Data extracted from a collection
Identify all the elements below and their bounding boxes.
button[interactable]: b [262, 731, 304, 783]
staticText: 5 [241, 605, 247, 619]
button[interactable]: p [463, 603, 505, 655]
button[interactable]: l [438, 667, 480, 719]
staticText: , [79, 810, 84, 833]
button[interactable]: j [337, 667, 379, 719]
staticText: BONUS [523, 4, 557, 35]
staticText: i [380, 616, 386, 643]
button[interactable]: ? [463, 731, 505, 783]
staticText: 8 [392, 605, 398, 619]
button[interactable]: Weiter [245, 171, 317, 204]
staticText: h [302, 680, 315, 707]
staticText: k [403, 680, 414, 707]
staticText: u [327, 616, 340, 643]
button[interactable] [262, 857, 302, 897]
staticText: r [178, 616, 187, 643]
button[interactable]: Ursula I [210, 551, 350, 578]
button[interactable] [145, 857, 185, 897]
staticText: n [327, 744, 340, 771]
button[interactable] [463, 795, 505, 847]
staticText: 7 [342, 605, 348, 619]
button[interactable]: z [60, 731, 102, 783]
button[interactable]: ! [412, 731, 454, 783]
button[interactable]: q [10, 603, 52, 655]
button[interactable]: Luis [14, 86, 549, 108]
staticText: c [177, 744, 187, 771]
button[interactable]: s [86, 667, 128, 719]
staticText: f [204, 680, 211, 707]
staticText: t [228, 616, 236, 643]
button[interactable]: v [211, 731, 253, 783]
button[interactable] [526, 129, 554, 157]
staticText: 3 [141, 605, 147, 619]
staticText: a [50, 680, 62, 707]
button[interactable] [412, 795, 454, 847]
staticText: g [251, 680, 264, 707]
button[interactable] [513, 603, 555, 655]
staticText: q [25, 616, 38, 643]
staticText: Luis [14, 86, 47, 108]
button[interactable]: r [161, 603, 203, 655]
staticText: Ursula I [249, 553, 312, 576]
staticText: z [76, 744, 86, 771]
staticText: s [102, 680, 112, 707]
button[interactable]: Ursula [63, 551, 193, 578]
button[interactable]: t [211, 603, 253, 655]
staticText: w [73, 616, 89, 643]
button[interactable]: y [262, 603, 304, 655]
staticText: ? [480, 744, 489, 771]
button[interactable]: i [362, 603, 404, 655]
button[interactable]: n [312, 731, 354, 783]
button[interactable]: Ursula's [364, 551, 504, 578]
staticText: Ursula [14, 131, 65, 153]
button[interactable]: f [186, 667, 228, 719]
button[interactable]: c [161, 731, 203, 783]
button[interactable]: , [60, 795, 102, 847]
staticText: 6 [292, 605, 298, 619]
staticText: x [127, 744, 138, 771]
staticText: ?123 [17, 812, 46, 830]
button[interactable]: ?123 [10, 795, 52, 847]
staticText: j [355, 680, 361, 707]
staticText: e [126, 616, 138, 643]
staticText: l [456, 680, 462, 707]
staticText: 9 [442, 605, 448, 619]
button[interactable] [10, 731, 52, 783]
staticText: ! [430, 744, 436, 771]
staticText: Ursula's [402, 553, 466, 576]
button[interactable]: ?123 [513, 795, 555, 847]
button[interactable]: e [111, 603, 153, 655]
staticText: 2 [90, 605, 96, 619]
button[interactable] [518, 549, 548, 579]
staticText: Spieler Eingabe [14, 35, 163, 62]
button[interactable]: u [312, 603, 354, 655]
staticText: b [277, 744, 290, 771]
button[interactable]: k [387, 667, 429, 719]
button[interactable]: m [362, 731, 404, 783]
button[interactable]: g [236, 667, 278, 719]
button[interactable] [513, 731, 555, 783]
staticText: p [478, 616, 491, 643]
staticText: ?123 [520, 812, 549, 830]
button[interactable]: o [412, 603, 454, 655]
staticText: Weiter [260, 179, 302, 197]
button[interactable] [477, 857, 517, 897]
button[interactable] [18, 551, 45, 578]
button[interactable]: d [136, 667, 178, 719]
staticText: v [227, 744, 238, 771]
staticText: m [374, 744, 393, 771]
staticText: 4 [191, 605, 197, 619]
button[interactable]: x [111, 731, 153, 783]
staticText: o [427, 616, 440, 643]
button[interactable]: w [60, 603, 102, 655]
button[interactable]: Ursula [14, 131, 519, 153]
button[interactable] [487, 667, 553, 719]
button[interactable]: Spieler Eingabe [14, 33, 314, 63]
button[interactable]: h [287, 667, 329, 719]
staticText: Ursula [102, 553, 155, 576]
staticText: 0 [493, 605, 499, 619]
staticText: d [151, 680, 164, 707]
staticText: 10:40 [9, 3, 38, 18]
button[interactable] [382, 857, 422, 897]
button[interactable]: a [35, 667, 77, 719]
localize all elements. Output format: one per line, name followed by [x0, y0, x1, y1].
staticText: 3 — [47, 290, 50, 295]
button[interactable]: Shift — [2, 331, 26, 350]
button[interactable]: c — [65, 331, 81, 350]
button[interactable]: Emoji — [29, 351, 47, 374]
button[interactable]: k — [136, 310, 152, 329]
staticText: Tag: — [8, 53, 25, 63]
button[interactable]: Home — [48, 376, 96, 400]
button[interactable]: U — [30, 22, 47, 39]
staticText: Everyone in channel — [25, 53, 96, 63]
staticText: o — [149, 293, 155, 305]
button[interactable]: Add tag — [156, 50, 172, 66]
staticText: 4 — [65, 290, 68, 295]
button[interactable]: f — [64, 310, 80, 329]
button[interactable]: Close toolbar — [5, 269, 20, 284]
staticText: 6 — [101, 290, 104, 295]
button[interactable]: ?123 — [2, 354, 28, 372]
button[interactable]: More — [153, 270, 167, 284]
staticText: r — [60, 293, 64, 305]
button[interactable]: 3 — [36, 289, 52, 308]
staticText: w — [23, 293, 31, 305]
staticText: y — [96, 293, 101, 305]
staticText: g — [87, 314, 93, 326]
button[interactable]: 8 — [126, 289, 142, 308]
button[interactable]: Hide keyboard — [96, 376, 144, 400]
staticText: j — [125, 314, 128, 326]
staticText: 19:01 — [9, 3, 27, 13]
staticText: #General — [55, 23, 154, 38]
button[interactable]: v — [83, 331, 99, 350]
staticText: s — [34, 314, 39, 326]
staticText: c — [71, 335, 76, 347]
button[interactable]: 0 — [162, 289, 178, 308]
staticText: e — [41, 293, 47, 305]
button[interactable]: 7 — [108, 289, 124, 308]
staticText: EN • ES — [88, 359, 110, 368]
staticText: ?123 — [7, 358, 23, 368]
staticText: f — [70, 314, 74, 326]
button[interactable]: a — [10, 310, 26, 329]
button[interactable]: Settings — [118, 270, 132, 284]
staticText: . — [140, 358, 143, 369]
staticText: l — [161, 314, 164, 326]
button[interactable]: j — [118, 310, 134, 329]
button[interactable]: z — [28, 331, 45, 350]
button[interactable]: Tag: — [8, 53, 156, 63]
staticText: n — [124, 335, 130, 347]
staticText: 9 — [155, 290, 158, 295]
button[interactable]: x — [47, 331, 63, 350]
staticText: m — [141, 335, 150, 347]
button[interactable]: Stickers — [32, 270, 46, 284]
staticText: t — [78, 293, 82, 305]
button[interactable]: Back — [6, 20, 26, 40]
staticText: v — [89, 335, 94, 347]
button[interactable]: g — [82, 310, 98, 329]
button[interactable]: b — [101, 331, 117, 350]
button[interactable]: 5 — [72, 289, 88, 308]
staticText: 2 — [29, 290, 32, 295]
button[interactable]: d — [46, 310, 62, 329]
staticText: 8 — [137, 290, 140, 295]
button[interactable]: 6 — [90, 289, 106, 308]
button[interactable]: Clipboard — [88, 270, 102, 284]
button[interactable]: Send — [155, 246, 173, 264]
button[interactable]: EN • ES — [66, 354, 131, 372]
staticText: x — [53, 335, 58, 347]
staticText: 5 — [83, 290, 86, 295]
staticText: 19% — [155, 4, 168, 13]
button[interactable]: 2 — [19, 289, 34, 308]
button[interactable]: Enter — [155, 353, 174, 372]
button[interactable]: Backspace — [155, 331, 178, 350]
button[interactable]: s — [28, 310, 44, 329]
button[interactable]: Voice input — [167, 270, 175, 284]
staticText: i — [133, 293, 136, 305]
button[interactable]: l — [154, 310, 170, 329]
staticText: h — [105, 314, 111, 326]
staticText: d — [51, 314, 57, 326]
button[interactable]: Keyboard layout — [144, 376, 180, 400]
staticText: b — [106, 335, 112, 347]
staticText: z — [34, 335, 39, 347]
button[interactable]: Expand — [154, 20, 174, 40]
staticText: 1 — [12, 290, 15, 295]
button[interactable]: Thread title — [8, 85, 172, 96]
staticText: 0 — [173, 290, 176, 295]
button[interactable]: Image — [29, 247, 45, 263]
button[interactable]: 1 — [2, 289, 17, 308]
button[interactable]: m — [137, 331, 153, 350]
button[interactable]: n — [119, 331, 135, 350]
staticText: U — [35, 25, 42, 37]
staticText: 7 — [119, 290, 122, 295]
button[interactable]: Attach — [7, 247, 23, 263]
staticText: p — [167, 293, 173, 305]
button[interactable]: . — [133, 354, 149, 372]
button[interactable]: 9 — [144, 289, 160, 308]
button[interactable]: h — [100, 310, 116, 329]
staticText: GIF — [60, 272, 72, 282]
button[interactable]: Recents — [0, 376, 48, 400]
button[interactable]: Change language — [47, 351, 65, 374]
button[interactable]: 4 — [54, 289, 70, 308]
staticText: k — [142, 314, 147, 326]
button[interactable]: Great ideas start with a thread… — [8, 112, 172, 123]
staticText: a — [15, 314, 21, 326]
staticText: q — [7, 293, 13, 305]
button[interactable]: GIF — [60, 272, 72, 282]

* _Task objective_
Where a line above includes "Ursula", copy that line.

* _Exercise output_
button[interactable]: Ursula I [210, 551, 350, 578]
staticText: Ursula I [249, 553, 312, 576]
button[interactable]: Ursula [63, 551, 193, 578]
button[interactable]: Ursula's [364, 551, 504, 578]
staticText: Ursula [14, 131, 65, 153]
staticText: Ursula's [402, 553, 466, 576]
button[interactable]: Ursula [14, 131, 519, 153]
staticText: Ursula [102, 553, 155, 576]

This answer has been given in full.